*WHAT THE EXERCISE ASKS*.
Images are not part of the copy; write out the rest of the data exactly as given.

Stored dataset items:
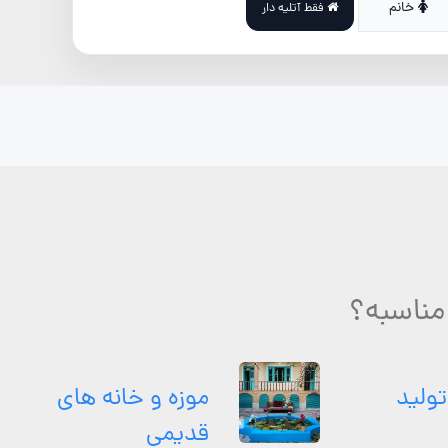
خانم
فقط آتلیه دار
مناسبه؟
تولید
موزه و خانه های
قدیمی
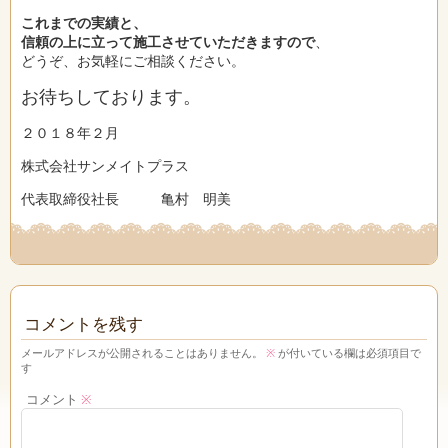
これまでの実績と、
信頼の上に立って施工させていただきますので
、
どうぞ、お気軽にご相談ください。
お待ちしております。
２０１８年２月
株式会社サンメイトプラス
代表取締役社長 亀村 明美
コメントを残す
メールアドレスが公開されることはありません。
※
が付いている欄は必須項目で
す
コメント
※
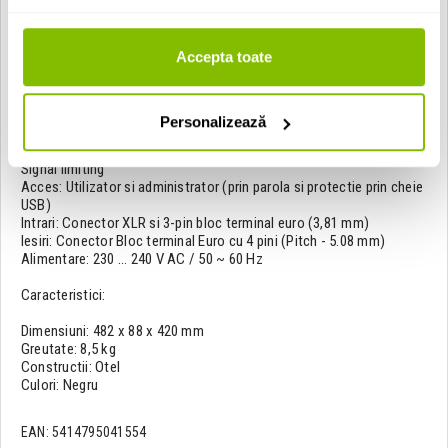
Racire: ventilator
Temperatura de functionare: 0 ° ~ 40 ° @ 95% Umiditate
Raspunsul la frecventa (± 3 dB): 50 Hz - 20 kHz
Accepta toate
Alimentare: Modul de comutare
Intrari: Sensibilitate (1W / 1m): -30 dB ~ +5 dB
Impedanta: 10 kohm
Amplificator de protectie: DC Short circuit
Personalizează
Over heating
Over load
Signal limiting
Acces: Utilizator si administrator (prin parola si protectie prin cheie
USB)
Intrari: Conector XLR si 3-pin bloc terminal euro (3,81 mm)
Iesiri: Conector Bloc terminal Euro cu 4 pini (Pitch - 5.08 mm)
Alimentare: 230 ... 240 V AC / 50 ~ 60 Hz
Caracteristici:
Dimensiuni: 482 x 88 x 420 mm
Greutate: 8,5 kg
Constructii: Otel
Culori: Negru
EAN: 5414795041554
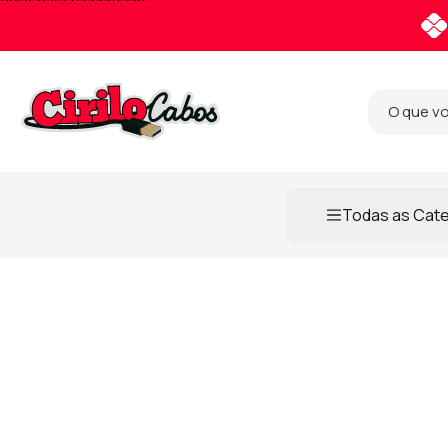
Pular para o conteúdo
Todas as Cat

*ANSWER SPACE*.
خانم
فقط آتلیه دار
مناسبه؟
تولید
موزه و خانه های
قدیمی
これまでの実績と、
信頼の上に立って施工させていただきますので
、
どうぞ、お気軽にご相談ください。
お待ちしております。
２０１８年２月
株式会社サンメイトプラス
代表取締役社長 亀村 明美
コメントを残す
メールアドレスが公開されることはありません。
※
が付いている欄は必須項目で
す
コメント
※
Racire: ventilator
Temperatura de functionare: 0 ° ~ 40 ° @ 95% Umiditate
Raspunsul la frecventa (± 3 dB): 50 Hz - 20 kHz
Accepta toate
Alimentare: Modul de comutare
Intrari: Sensibilitate (1W / 1m): -30 dB ~ +5 dB
Impedanta: 10 kohm
Amplificator de protectie: DC Short circuit
Personalizează
Over heating
Over load
Signal limiting
Acces: Utilizator si administrator (prin parola si protectie prin cheie
USB)
Intrari: Conector XLR si 3-pin bloc terminal euro (3,81 mm)
Iesiri: Conector Bloc terminal Euro cu 4 pini (Pitch - 5.08 mm)
Alimentare: 230 ... 240 V AC / 50 ~ 60 Hz
Caracteristici:
Dimensiuni: 482 x 88 x 420 mm
Greutate: 8,5 kg
Constructii: Otel
Culori: Negru
EAN: 5414795041554
Pular para o conteúdo
Todas as Cat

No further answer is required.